Fisheries Service Crafting Steps to Delist Salmonby Associated Press
Seattle Times - March 28, 2002
HERMISTON, Ore. -- The National Marine Fisheries Service is drawing up conditions under which Pacific Coast salmon populations could be removed from the federal Endangered Species List, officials said.
Bob Lohn, regional administrator for the fisheries service, said the agency also will detail in its report how many fish will need to be living and breeding in the Columbia and Snake river systems before they can be taken off the list.
Federal courts will need to address whether a significant number of fish have to be born and raised in the wild before a species is delisted, Lohn said.
The report will not automatically delist any of the 26 listed salmon populations, Brian Gorman, the fisheries-service spokesman in Seattle, said yesterday.
"Last summer, when we decided not to appeal a district-court decision that called into question our policy of not listing hatchery fish, we said we needed to address nearly all the salmon and steelhead listings on the Pacific Coast," Gorman said.

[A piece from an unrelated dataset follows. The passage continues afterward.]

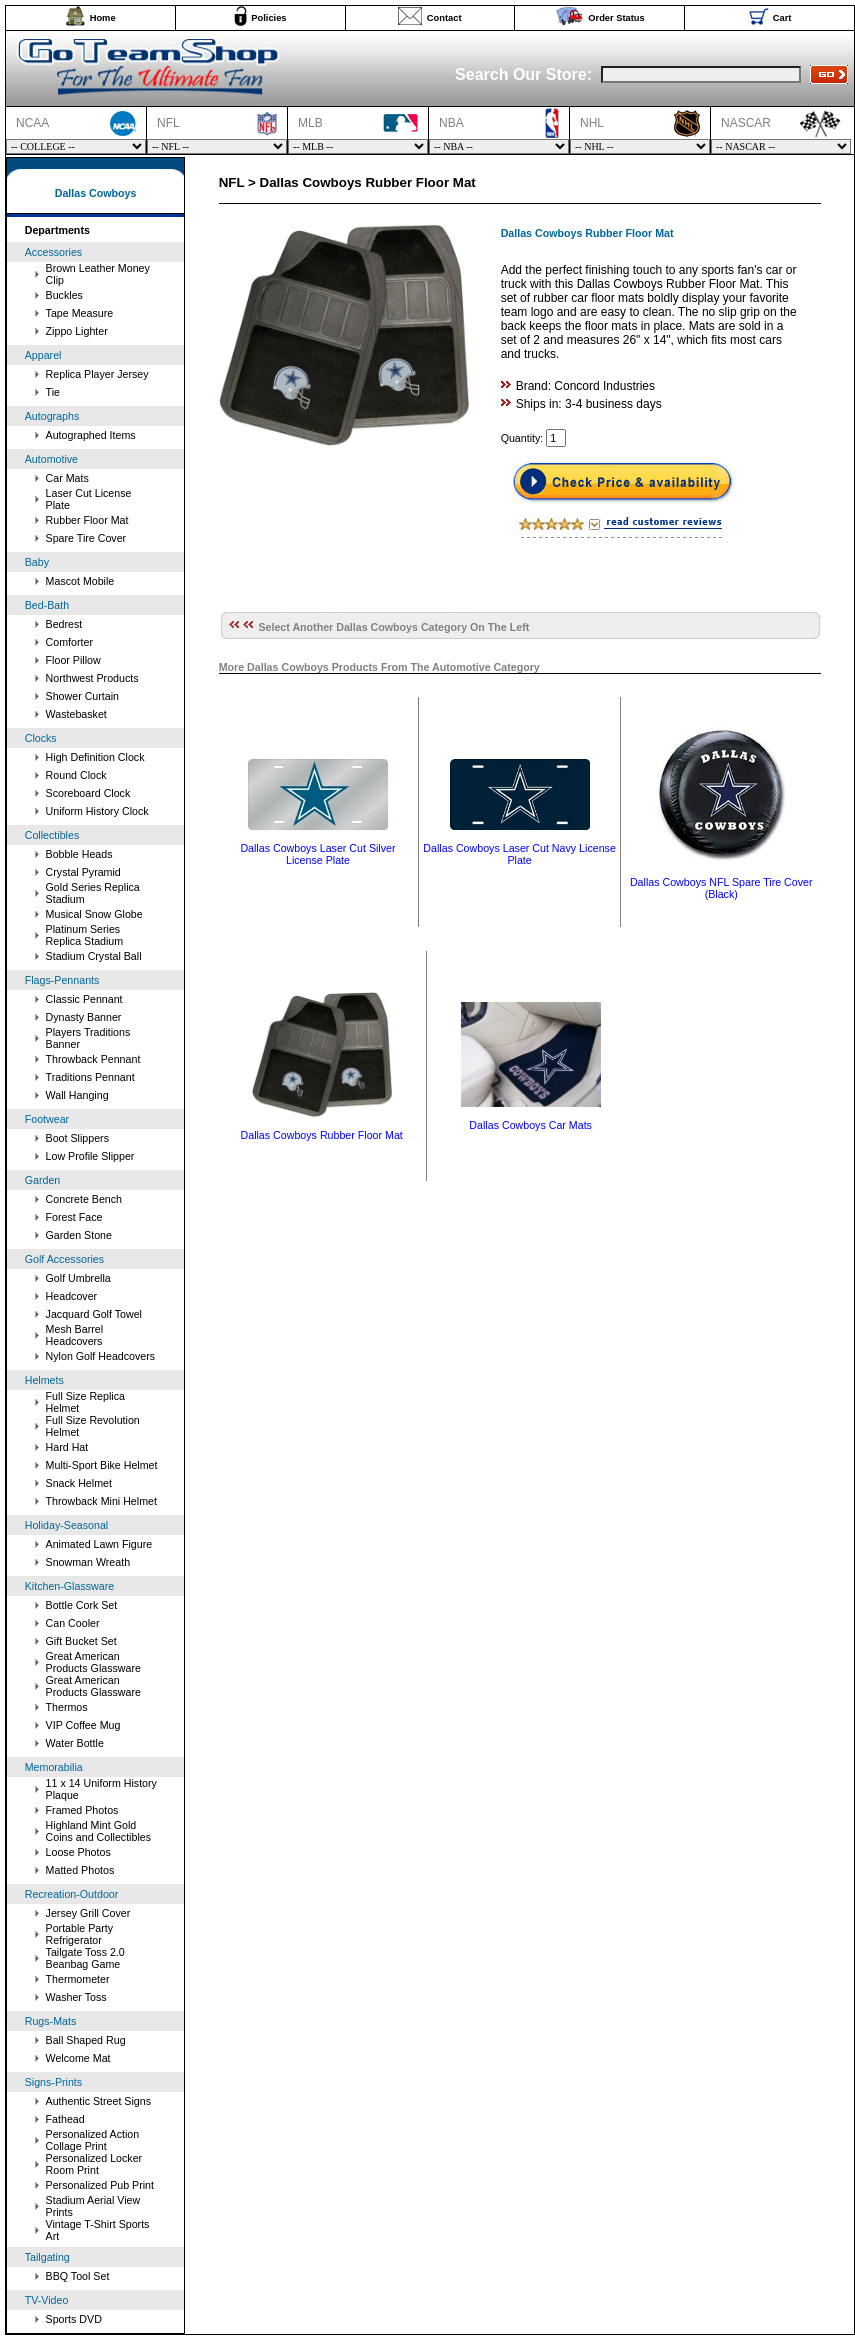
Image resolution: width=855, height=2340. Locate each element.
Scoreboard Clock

Of the 26 listed populations, he said, 24 include some hatchery fish.
Gorman said some populations have not been reviewed in years.
Gorman said hearings would be required and populations could be removed by late next year at the earliest.
Lohn said the salmon runs this year "have been unparalleled since Bonneville Dam opened" in the late 1930s.
He said research shows high salmon runs coincide with years when there is high water runoff and moderate temperatures.
These occurrences run in 15- to 25-year cycles, and Lohn said he thinks this is the beginning of a strong cycle now.